[Moims-dai] RE: LTDP document
John Garrett
garrett at his.com
Tue Jan 19 05:17:53 UTC 2016
Hi,
Without having read the new version, I think at this point we have to decide what color book we are generating. Is this a Magenta Book which will provide actual requirements for which we expect conformance or will it be a tutorial Green Book that is just providing examples. I’ll have to check the CCSDS Publication Manual again (in case they’ve changed it again), but I think Tom will object to having examples in the main text of a MB. So those will probably have to be moved into an annex.
Our intention has been that we will make use of OAIS terminology (and extend it as needed). There were some differences of terminology in the originating LTDP material and part of the conversion was supposed to be changing the terminology to OAIS terminology.
I think the LTDP had more discussion of how the stages were developed (I think we had more of that in earlier version of the CCSDS document, but we’ve discarded too much of it now.)
Yes, as part of our adopting OAIS terminology, we do need to make clear the distinction between the Designated Community and other users (including the project members if they are not part of the Designated Community.)
Wishing you prosperity and peace,
-JOhn
From: David Giaretta [mailto:david at giaretta.org]
Sent: Tuesday, January 12, 2016 3:54 AM
To: 'John Garrett' <garrett at his.com>; 'MOIMS-Data Archive Ingestion' <moims-dai at mailman.ccsds.org>; 'Boucon Daniele' <Daniele.Boucon at cnes.fr>; 'Mike Martin' <tahoe_mike at sbcglobal.net>; 'D or C Sawyer' <Sawyer at acm.org>; 'Mark Conrad' <mark.conrad at NARA.GOV>; 'Robert Downs' <rdowns at ciesin.columbia.edu>
Subject: RE: LTDP document
Hi John
I tried to put the project (i.e. large project) oriented material (mostly Mike’s text) in separate blocks under the heading “Example”. The thought was that we could then either add other examples or else move such text to an Annex.
I also tried to:
1) Make it clear that the terminology comes from OAIS – many of Rosemarie’s comments were about the distinction between data and information and I believe that OAIS provides that distinction
2) Add explanations/rationale for the way we split the stages etc
3) Align the terminology with OAIS e.g. change Mike’s “Descriptive Information” to “Package Description Information”
4) Make a clear distinction between Designated Community and other users – exploitation of the data could involve those other users
I know the document I circulated is not “final” but I hoped that t least the use of terminology was clearer and the “large project” text was sufficiently separate.

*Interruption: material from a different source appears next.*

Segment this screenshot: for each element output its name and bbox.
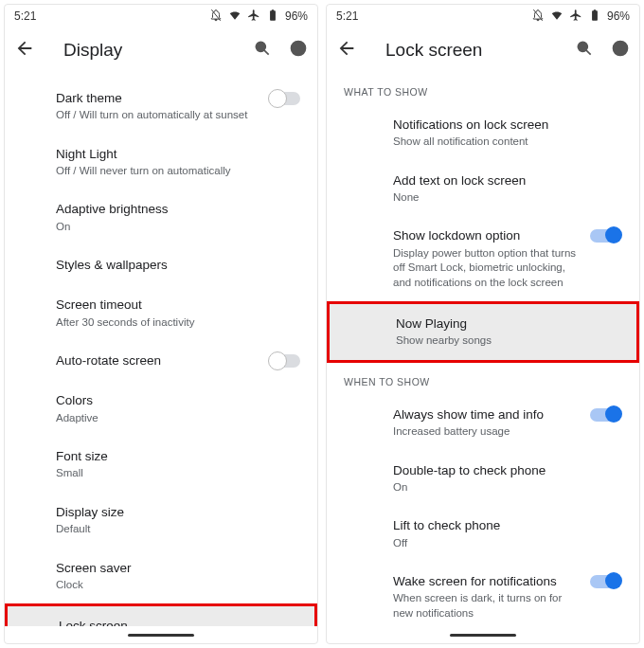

What I did not do was to address the Annex of mapping LTDP to this document, but John has pointed out that there was some earlier work done on that. As I indicated above, one option for the “large project” text would be to put it in another annex.
Regards
..David
From: John Garrett [mailto:garrett at his.com]
Sent: 12 January 2016 05:09
To: 'MOIMS-Data Archive Ingestion' <moims-dai at mailman.ccsds.org <mailto:moims-dai at mailman.ccsds.org> >; 'David Giaretta' <david at giaretta.org <mailto:david at giaretta.org> >; 'Boucon Daniele' <Daniele.Boucon at cnes.fr <mailto:Daniele.Boucon at cnes.fr> >; 'Mike Martin' <tahoe_mike at sbcglobal.net <mailto:tahoe_mike at sbcglobal.net> >; 'D or C Sawyer' <Sawyer at acm.org <mailto:Sawyer at acm.org> >; 'Mark Conrad' <mark.conrad at NARA.GOV <mailto:mark.conrad at NARA.GOV> >; 'Robert Downs' <rdowns at ciesin.columbia.edu <mailto:rdowns at ciesin.columbia.edu> >
Subject: LTDP document
Hi,
Yes, I think the current version is still very project oriented. The intention of at least some of the participants was to make it more general, but the source document was from EU Earth Observation projects. I’ll send what I think is the most current version of their document (Rosemarie can let us know if there is a more recent document). I believe this version was also adopted by one of the working groups from the international Committee on Earth Observation (CEOS).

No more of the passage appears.